Un taglio «selettivo» del cuneo fiscale come ipotizzato dal ministro dell’Economia Padoa-Schioppa? «No, grazie», risponde Confindustria affidando la replica al presidente dei Giovani imprenditori, Matteo Colaninno. «Non entrerei nel merito, anche perché la proposta va valutata, ponderata e studiata. Tendenzialmente il rilancio della competitività delle imprese passa anche per il taglio del cuneo fiscale per tutte le imprese che Confindustria rappresenta», ha detto ieri al convegno di Santa Margherita Ligure.

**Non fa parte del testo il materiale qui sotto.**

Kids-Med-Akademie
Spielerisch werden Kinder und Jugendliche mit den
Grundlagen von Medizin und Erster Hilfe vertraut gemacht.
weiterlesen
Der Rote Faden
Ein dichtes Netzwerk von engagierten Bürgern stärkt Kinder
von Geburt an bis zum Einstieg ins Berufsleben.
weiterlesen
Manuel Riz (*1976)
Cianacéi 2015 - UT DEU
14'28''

L’associazione degli industriali guidata da Luca Cordero di Montezemolo non è disposta ad accettare un ridimensionamento di quella che viene ritenuta come una delle misure necessarie per rilanciare la competitività del Paese. «Ci aspettiamo che il taglio di 5 punti del cuneo contributivo e fiscale sulle retribuzioni - ha aggiunto Colaninno - sia realizzato entro l'anno e, soprattutto, che non esaurisca l’ambito delle misure adottate dal governo». Ma al monito lanciato dagli imprenditori ha ribattuto a stretto giro di posta il ministro dello Sviluppo economico, Pier Luigi Bersani, anche lui intervenuto al convegno confindustriale. «Non si tratta né di settori né di dimensioni - ha precisato - ma di individuare aree produttive che possono generare nuove iniziative industriali». E anche il presidente del Senato Franco Marini, che ha parlato prima di Bersani, ha messo in rilievo le difficoltà che il nuovo esecutivo incontrerà nel tener fede alla promessa lanciata in campagna elettorale. Il taglio del cuneo, ha sottolineato, «è una misura tonica per il sistema, per accrescere subito la competitività. Ma sarà duro farlo».

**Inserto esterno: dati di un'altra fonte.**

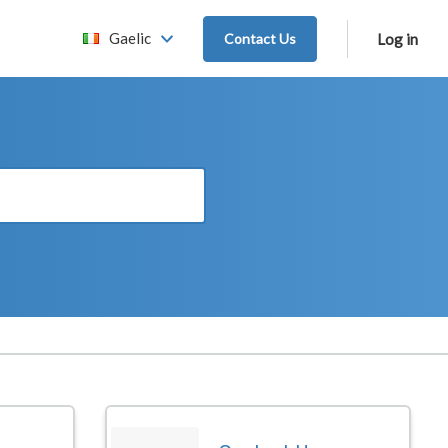
Gaelic
Contact Us
Log in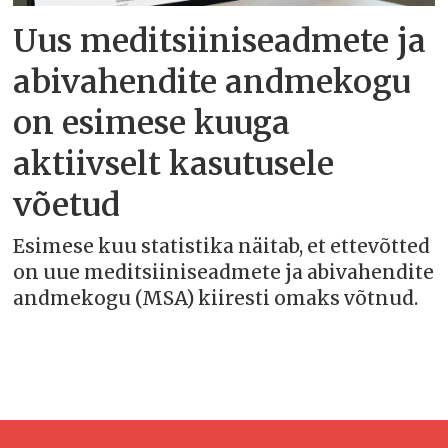
Uus meditsiiniseadmete ja
abivahendite andmekogu
on esimese kuuga
aktiivselt kasutusele
võetud
Esimese kuu statistika näitab, et ettevõtted
on uue meditsiiniseadmete ja abivahendite
andmekogu (MSA) kiiresti omaks võtnud.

Il catalogo delle rivendicazioni elencate da Colaninno ha ricalcato in larga parte la relazione montezemoliana dell’ultima assemblea di Confindustria. L’assunto fondamentale è sempre lo stesso: «L’Italia occupa una posizione di forte marginalità nella mappa globale rispetto ai principali partner europei». Questa condizione ha ridotto il nostro Paese a una sorta di remota provincia dell’Impero e le soluzioni per recuperare passano attraverso l’accentuazione di alcune priorità. Innanzitutto, «non è pensabile in questo momento una “politica dei due tempi” che anteponga il risanamento dei conti pubblici alle misure per lo sviluppo». E poi liberalizzazioni, snellimento dei tempi della giustizia amministrativa e misure per promuovere l’internazionalizzazione delle imprese attraverso la politica estera.

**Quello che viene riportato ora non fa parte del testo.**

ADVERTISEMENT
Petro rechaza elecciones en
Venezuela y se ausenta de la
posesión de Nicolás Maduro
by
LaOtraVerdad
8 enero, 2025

A tutto questo si aggiunge la difesa confindustriale della legge Biagi. «Nessuno può pensare che le imprese rinuncino a quella dose di flessibilità che è stata introdotta dalle riforme del lavoro», ha aggiunto Colaninno, aprendo però alla costruzione di un nuovo welfare nel quale «competizione e giustizia sociale non siano più antagoniste, ma siano l’una condizione dell’altra». Di qui il rilancio dell’invito ai sindacati a sedersi attorno a un tavolo con gli imprenditori ma su basi diverse. «È finita l’era dell’egualitarismo, è iniziata l’era del merito», ha ribadito Colaninno sollecitando Cgil, Cisl e Uil a vincere la tentazione di «difendere l’esistente» e a parametrare le loro richieste sulle differenze di produttività tra i diversi settori. In cambio, Confindustria è pronta anche ad accettare di non scaricare tutti i costi della flessibilità sul mercato del lavoro. Un accenno finale anche al referendum costituzionale: Colaninno non si è ufficialmente sbilanciato, ma ha invitato i politici a «riprendere con decisione la strada della Bicamerale».
Gli industriali, quindi, non vogliono stangate ma misure per lo sviluppo. Bersani ha provato a tranquillizzarli assicurando che per mettere i conti a posto «non c'è bisogno di ammazzare il cavallo» e che anche sulla Biagi si può dialogare «senza ideologismi contrapposti». Tutto il resto è stato rinviato a un piano nazionale di politica industriale che sarà presentato nelle prossime settimane.
Due notazioni sono però significative: Colaninno, oltre al pensiero di Leonardo (leit motiv del convegno), ha citato nel suo discorso Prodi e l’economista diessino Nicola Rossi. Allo stesso modo, il presidente del Senato, Franco Marini, ha rilevato che «c’è piena sintonia con Montezemolo» sulla legge Biagi e sul cuneo fiscale. Affinità elettive.